Court Opinion

ID: 9467493
Source: CourtListenerOpinion
Date Created: 2023-08-05 01:50:16.096336+00
Date Added: 2024-06-11T17:40:22.628816
License: Public Domain

FAIRCHILD, Chief Judge,
dissenting.
If we have jurisdiction to review the Judgment, I agree with reversal for the reasons well stated in Judge Bauer’s opinion.
The more difficult question is whether we have jurisdiction to review the Judgment at all.
The Judgment was entered August 27, 1979. Defendant filed its motion for judgment under Rule 50(b) on September 5, 1979. It was timely filed and thus caused the time for appeal to begin anew on Janu*404ary 14, 1980, the date of entry of the district judge’s order denying the 50(b) motion. Except for a possible thirty-day extension by the district court under Rule 4(a)(5), F.R.A.P., it does not appear that there were any further procedural steps which could extend or postpone the running of the time for appeal.

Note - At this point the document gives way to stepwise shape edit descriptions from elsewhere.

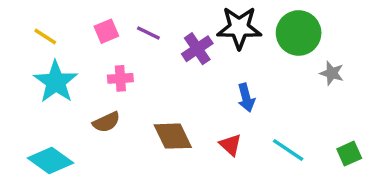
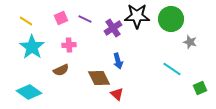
blue arrow: (246, 98) -> (118, 61), moved
red triangle: (230, 145) -> (117, 94), moved
cyan line: (288, 150) -> (172, 69), moved

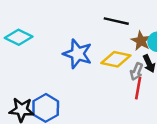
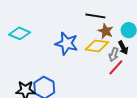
brown star: (141, 41) -> (106, 31), moved
red line: (138, 88) -> (116, 67), turned 36

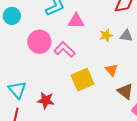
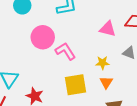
pink triangle: (76, 21) -> (108, 29), moved
yellow star: (106, 35) -> (102, 63), moved

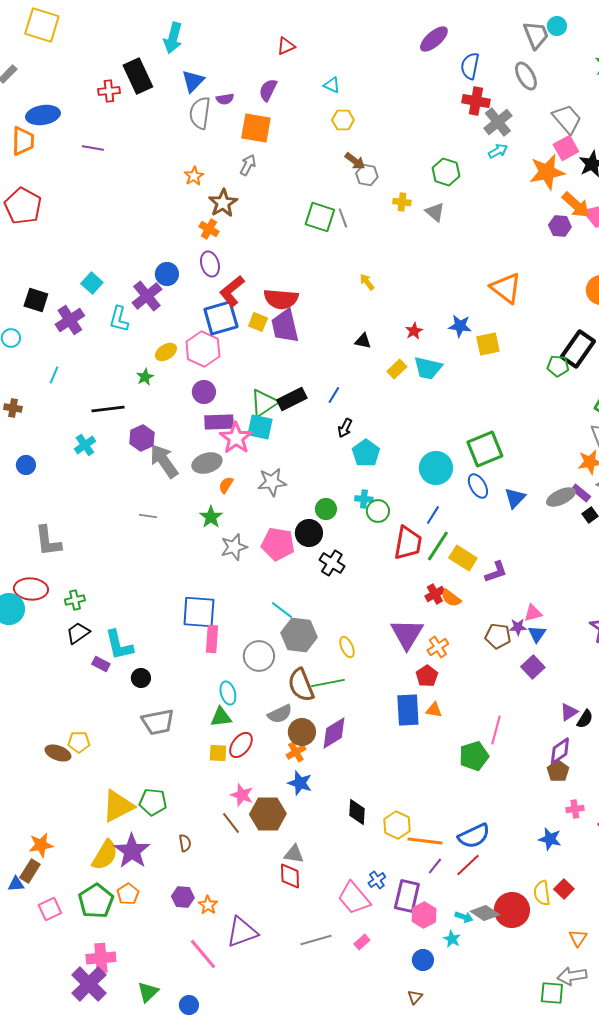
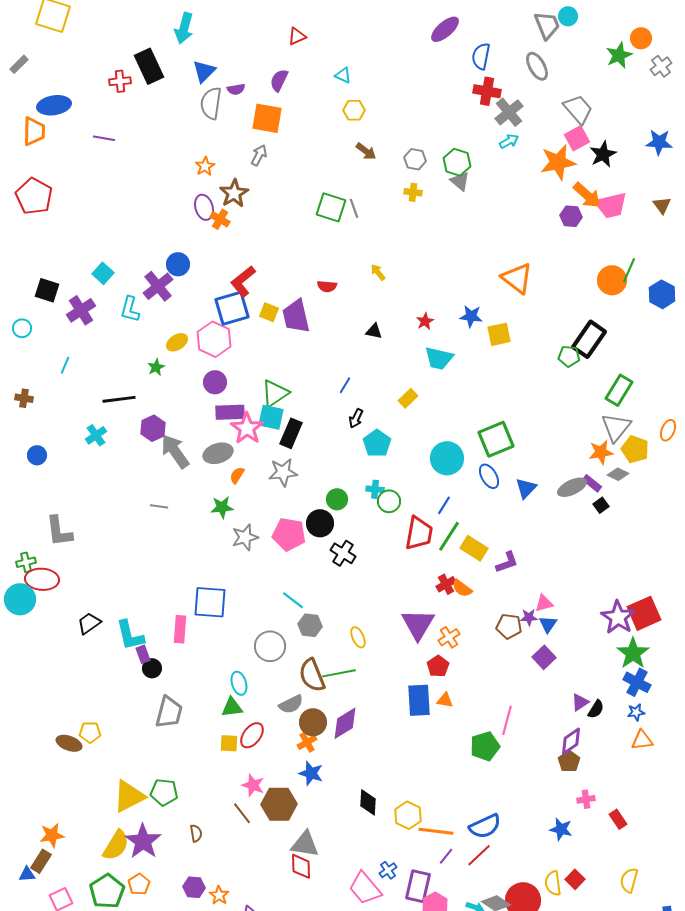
gray hexagon: (367, 175) -> (415, 159), moved
gray triangle: (435, 212) -> (460, 181), moved
purple ellipse: (210, 264) -> (204, 207), moved
red semicircle: (281, 299) -> (327, 286), moved, size x0.6
yellow rectangle: (397, 369) -> (408, 398), moved
black rectangle: (292, 399) -> (291, 433), moved, turned -40
green star: (211, 517) -> (222, 507), turned 30
green cross: (75, 600) -> (26, 562), moved
gray hexagon: (299, 635) -> (310, 625), size x0.7
pink rectangle: (212, 639) -> (180, 629), moved
purple rectangle: (101, 664) -> (143, 654), moved, turned 42
gray trapezoid: (158, 722) -> (169, 712), turned -64
gray triangle: (294, 854) -> (305, 844), size x1.4

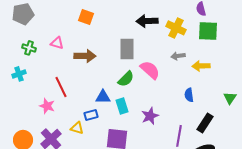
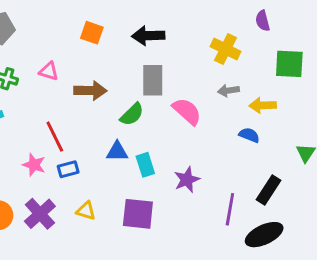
black arrow: (147, 21) -> (148, 36), moved
green square: (208, 31) -> (289, 64), moved
green semicircle: (126, 79) -> (132, 114), moved
blue semicircle: (189, 95) -> (249, 135), moved, turned 120
blue rectangle: (91, 115) -> (68, 169), moved
yellow triangle: (77, 128) -> (86, 211), moved

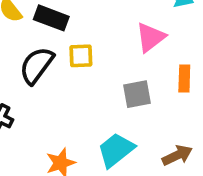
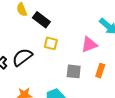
black semicircle: (37, 65) -> (22, 57), moved

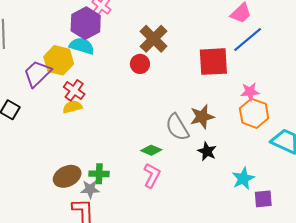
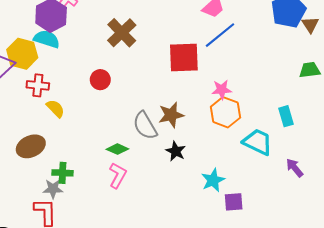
red circle: (140, 64) -> (100, 80), moved
red cross: (74, 90) -> (38, 85), turned -30
yellow semicircle: (72, 107) -> (55, 108), moved, turned 60
brown ellipse: (67, 176) -> (31, 146), moved

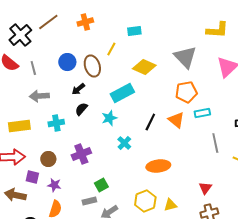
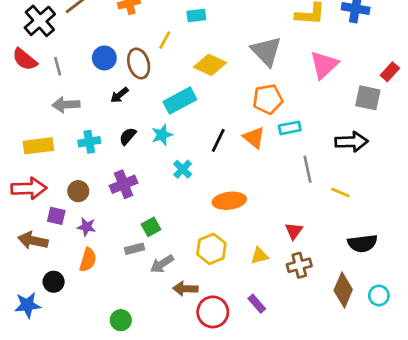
black semicircle: (81, 109) -> (128, 136), moved
yellow triangle: (170, 205) -> (259, 256), moved

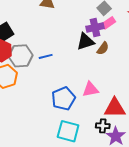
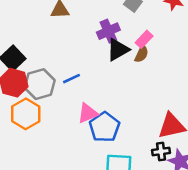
pink rectangle: (109, 23) -> (144, 39), moved
purple cross: (95, 27) -> (108, 31), moved
pink triangle: (91, 89) -> (88, 113), moved

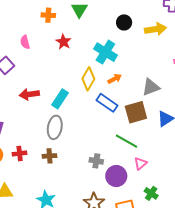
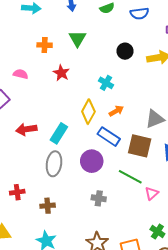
pink semicircle: (25, 42) -> (21, 74), turned 120
cyan cross: (105, 52) -> (106, 83), size x0.6
brown square: (136, 112) -> (140, 146), turned 30
brown cross: (49, 156) -> (48, 206), moved
pink triangle: (140, 163) -> (152, 193), moved
purple circle: (116, 176) -> (92, 161), moved

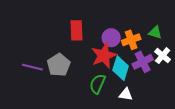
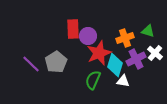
purple circle: (111, 38) -> (88, 36), moved
purple line: (32, 67) -> (31, 64), turned 30
white triangle: (126, 94) -> (123, 81), moved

Although the applicable Rule seems clear enough, counsel and the district judge thought that defendant’s filing of a motion to reconsider tolled the time for appeal.
The majority finds in Thompson v. INS, 375 U.S. 384, 84 S.Ct. 397, 11 L.Ed.2d 404, a “narrow exception” which validates the present appeal, apparently because of counsel’s reliance on the assurance by the district judge that appellant’s motion for reconsideration tolled the time. But the Thompson exception is too narrow to fit the situation before us.
In Thompson the Court predicated its holding not only on reliance on the district court’s conclusion that a motion had been properly filed, but also upon appellant’s performing “an act which, if properly done, postponed the deadline for the filing of his appeal.”
In the case before us, the filing of a motion for reconsideration of the denial of the 50(b) motion was not an act which, if properly done, would postpone the deadline.
I join the majority in preferring that an appeal filed late in reliance upon a mistaken assurance by a district judge should be treated as timely filed. Perhaps the Supreme Court will broaden the Thompson exception. Perhaps it would not be too thin a fiction to treat the judge’s assurance as a withdrawal of his previous denial, so that the 50(b) motion remained pending. Nevertheless, it seems to me the soundest view that the delay, though unfortunate, rendered the appeal untimely. It should therefore be dismissed.